Tot slot kan spasticiteit ernstige gevolgen hebben, zoals: evenwichtsstoornissen, ataxie, dysartrie, moeite met slikken, peesverkorting, spierretractie en vervorming van de gewrichten.
Diagnose
De diagnose van spasticiteit moet worden gesteld door de arts, die verder zal gaan met het evalueren van de weerstand die de skeletspieren hebben tegen passieve bewegingen.
Gewoonlijk wordt de evaluatie van deze weerstand uitgevoerd met behulp van een instrument dat de "Ashworth-schaal" wordt genoemd en dat - door een getal tussen 0 en 4 toe te kennen - de anomalieën van de skeletspierspanning als volgt classificeert:
- 0: afwezigheid van wijziging van spiertonus tijdens mobilisatie;
- 1: matige toename van de spiertonus met "stapsensatie" wanneer de ledemaat wordt gebogen of gestrekt;
- 2: duidelijke toename van de spierspanning, waarbij echter nog mobilisatie mogelijk is;
- 3: aanzienlijke toename van spierspanning, waarbij mobilisatie moeilijk is;
- 4: vaste contractuur in extensie of flexie.
Behandeling
Zoals we hebben gezien, is spasticiteit een aandoening die de kwaliteit van leven van patiënten die eraan lijden negatief kan beïnvloeden; om deze reden is de behandeling ervan fundamenteel.
Over het algemeen worden verschillende therapeutische strategieën tegelijkertijd gebruikt.
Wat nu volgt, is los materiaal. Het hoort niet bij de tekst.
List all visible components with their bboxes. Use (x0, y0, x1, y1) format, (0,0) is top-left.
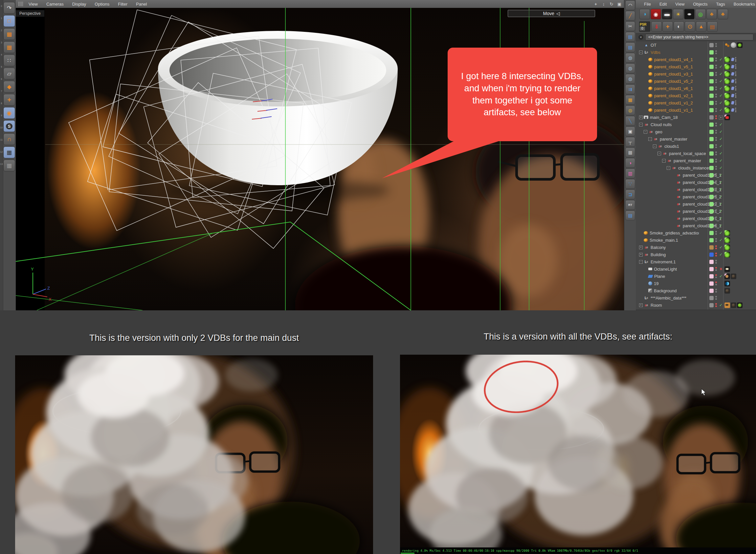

Meer specifiek wordt de basismedicamenteuze therapie geflankeerd door verschillende fysiotherapiebehandelingen, gericht op het versterken van gezonde spieren en het zoveel mogelijk mobiliseren van mensen met spasticiteit.
Farmacologische behandeling daarentegen is symptomatisch en dient vooral om de patiënt te verlichten van pijn, die vaak gepaard gaat met spasticiteit, en om de uitvoering van fysiotherapie te vergemakkelijken.
Van de belangrijkste krampstillende geneesmiddelen van skeletspieren die momenteel in therapie worden gebruikt, herinneren we ons:
- Diazepam (Valium®-oplossing voor injectie), een benzodiazepine dat wordt gebruikt bij de behandeling van verschillende aandoeningen, maar dat ook wordt gebruikt voor de behandeling van spasticiteit als gevolg van dwarslaesie of veroorzaakt door hersenverlamming. Bij de doses die moeten worden gegeven om de spiertonus aanzienlijk te verminderen, veroorzaakt diazepam echter bij de meeste patiënten bijwerkingen, zoals slaperigheid en vermoeidheid.
- Baclofen (Lioresal®), dit actieve ingrediënt wordt gebruikt bij de behandeling van spasticiteit veroorzaakt door multiple sclerose en traumatische letsels van het ruggenmerg, en wordt voornamelijk gebruikt in gevallen van paraparese en tetraparese.
De bijzonderheid van baclofen is dat het zowel oraal als intrathecaal kan worden toegediend. In het laatste geval zullen een subcutane infuuspomp en een katheter chirurgisch worden geïmplanteerd die op intrathecaal niveau zal aankomen, waar het medicijn met de vooraf bepaalde tussenpozen zal worden afgegeven.
Het voordeel van dit laatste toedieningsmechanisme van baclofen bestaat uit een vermindering van de bijwerkingen die optreden wanneer het geneesmiddel oraal wordt toegediend.Deze bijwerkingen zijn: sedatie, psychische stoornissen, duizeligheid en duidelijke zwakte. - Tizanidine (Sirdalud®), dit actieve ingrediënt is een spierverslapper die veel wordt gebruikt voor de behandeling van spasticiteit geassocieerd met multiple sclerose, maar niet alleen. Tizanidine wordt zelfs gebruikt bij de behandeling van spasticiteit als gevolg van verwondingen of pathologieën van het ruggenmerg, of als gevolg van een herseninfarct.
Tizanidine wordt oraal toegediend en de belangrijkste bijwerkingen die kunnen optreden na inname zijn: sedatie, spierzwakte, duizeligheid, hypotensie en bradycardie.